Data records below:
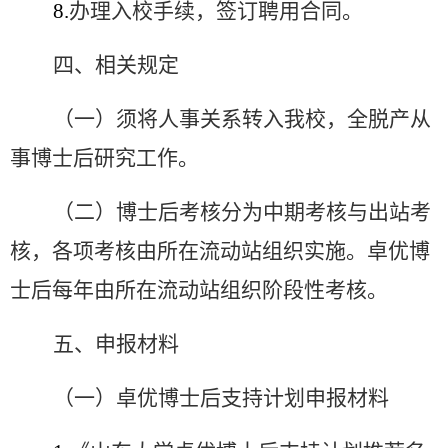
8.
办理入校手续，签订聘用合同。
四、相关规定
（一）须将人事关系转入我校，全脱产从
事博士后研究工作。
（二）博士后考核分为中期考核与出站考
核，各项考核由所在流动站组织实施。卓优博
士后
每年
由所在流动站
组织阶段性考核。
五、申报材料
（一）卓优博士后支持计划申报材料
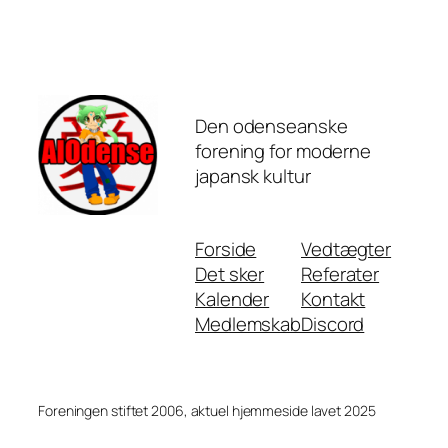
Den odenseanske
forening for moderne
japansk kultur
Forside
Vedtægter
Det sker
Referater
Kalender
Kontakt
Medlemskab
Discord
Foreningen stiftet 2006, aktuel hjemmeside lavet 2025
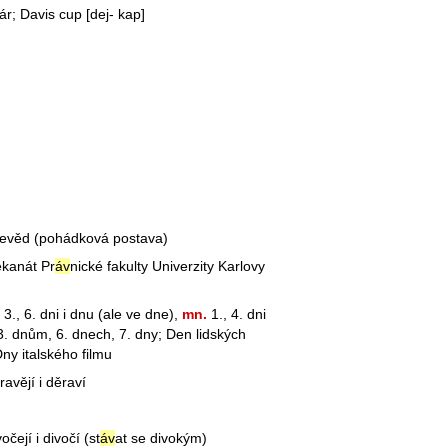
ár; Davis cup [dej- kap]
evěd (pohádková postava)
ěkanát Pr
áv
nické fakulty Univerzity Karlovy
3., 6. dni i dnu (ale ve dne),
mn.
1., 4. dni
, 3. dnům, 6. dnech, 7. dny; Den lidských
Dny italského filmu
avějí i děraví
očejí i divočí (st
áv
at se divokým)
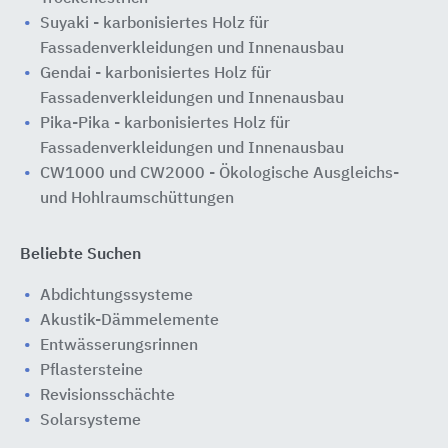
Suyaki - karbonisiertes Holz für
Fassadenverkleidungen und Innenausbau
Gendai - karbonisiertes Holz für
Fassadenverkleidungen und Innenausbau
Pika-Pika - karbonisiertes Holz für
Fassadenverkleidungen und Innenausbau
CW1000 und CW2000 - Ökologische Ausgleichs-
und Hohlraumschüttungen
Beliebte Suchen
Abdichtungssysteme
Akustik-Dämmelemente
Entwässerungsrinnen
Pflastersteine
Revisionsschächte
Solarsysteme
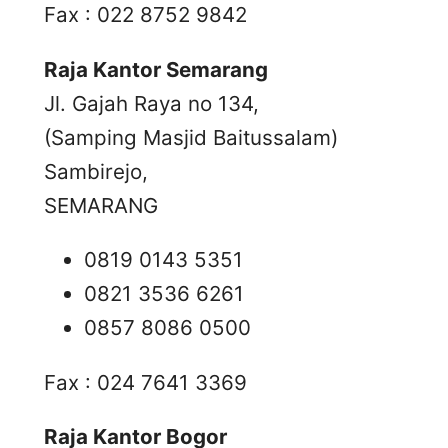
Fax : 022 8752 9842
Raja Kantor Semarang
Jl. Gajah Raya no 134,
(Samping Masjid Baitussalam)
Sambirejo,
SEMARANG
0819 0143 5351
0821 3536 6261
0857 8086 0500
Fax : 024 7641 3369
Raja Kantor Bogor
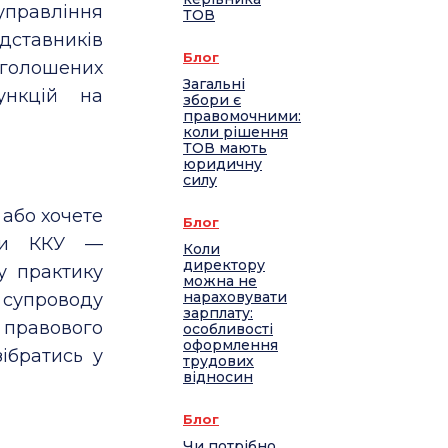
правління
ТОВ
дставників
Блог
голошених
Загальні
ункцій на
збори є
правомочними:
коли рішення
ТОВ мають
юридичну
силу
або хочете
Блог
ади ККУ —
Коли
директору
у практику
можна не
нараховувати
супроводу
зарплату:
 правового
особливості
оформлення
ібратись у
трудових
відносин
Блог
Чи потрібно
End of Data records.
Exercise instructions: When you transcribe the entries above, keep every word exact and leave out the pictures.

Answer section:
8.
办理入校手续，签订聘用合同。
四、相关规定
（一）须将人事关系转入我校，全脱产从
事博士后研究工作。
（二）博士后考核分为中期考核与出站考
核，各项考核由所在流动站组织实施。卓优博
士后
每年
由所在流动站
组织阶段性考核。
五、申报材料
（一）卓优博士后支持计划申报材料
Den odenseanske
forening for moderne
japansk kultur
Forside
Vedtægter
Det sker
Referater
Kalender
Kontakt
Medlemskab
Discord
Foreningen stiftet 2006, aktuel hjemmeside lavet 2025
ár; Davis cup [dej- kap]
evěd (pohádková postava)
ěkanát Pr
áv
nické fakulty Univerzity Karlovy
3., 6. dni i dnu (ale ve dne),
mn.
1., 4. dni
, 3. dnům, 6. dnech, 7. dny; Den lidských
Dny italského filmu
avějí i děraví
očejí i divočí (st
áv
at se divokým)
Suyaki - karbonisiertes Holz für
Fassadenverkleidungen und Innenausbau
Gendai - karbonisiertes Holz für
Fassadenverkleidungen und Innenausbau
Pika-Pika - karbonisiertes Holz für
Fassadenverkleidungen und Innenausbau
CW1000 und CW2000 - Ökologische Ausgleichs-
und Hohlraumschüttungen
Beliebte Suchen
Abdichtungssysteme
Akustik-Dämmelemente
Entwässerungsrinnen
Pflastersteine
Revisionsschächte
Solarsysteme
Fax : 022 8752 9842
Raja Kantor Semarang
Jl. Gajah Raya no 134,
(Samping Masjid Baitussalam)
Sambirejo,
SEMARANG
0819 0143 5351
0821 3536 6261
0857 8086 0500
Fax : 024 7641 3369
Raja Kantor Bogor
правління
ТОВ
дставників
Блог
голошених
Загальні
ункцій на
збори є
правомочними:
коли рішення
ТОВ мають
юридичну
силу
або хочете
Блог
ади ККУ —
Коли
директору
у практику
можна не
нараховувати
супроводу
зарплату:
 правового
особливості
оформлення
ібратись у
трудових
відносин
Блог
Чи потрібно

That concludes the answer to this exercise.